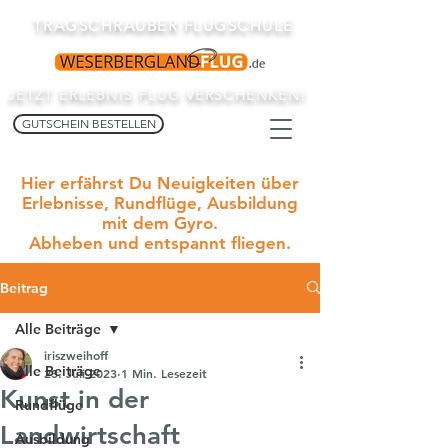
TRAGSCHRAUBER FLUGSCHULE
JETZT ERLEBNIS FLUG VERSCHENKEN!
GUTSCHEIN BESTELLEN
Hier erfährst Du Neuigkeiten über
Erlebnisse, Rundflüge, Ausbildung
mit dem Gyro.
Abheben und entspannt fliegen.
Beitrag
Alle Beiträge
iriszweihoff
Alle Beiträge
23. Juli 2023
1 Min. Lesezeit
Kunst in der
Rundflüge
Landwirtschaft
Ausbildung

------------

** INSTRUCTIONS TO FOLLOW **
Where a line above holds the word "Ausbildung", copy it.

** ANSWER TO THIS TASK **
Erlebnisse, Rundflüge, Ausbildung
Ausbildung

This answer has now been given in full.